▶ _WORK INSTRUCTIONS_: Would you please repeat the lines in the listing below from the one containing "Aimé Doniat" through the final one, exactly as they appear?

▶ _DATASET CONTENT_:
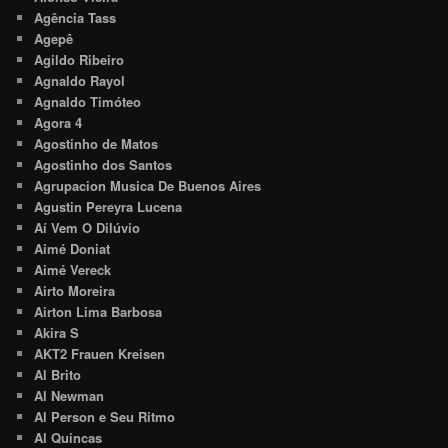
Agência Tass
Agepê
Agildo Ribeiro
Agnaldo Rayol
Agnaldo Timóteo
Agora 4
Agostinho de Matos
Agostinho dos Santos
Agrupacion Musica De Buenos Aires
Agustin Pereyra Lucena
Aí Vem O Dilúvio
Aimé Doniat
Aimé Vereck
Airto Moreira
Airton Lima Barbosa
Akira S
AKT2 Frauen Kreisen
Al Brito
Al Newman
Al Person e Seu Ritmo
Al Quincas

▶ _RESULT_:
Aimé Doniat
Aimé Vereck
Airto Moreira
Airton Lima Barbosa
Akira S
AKT2 Frauen Kreisen
Al Brito
Al Newman
Al Person e Seu Ritmo
Al Quincas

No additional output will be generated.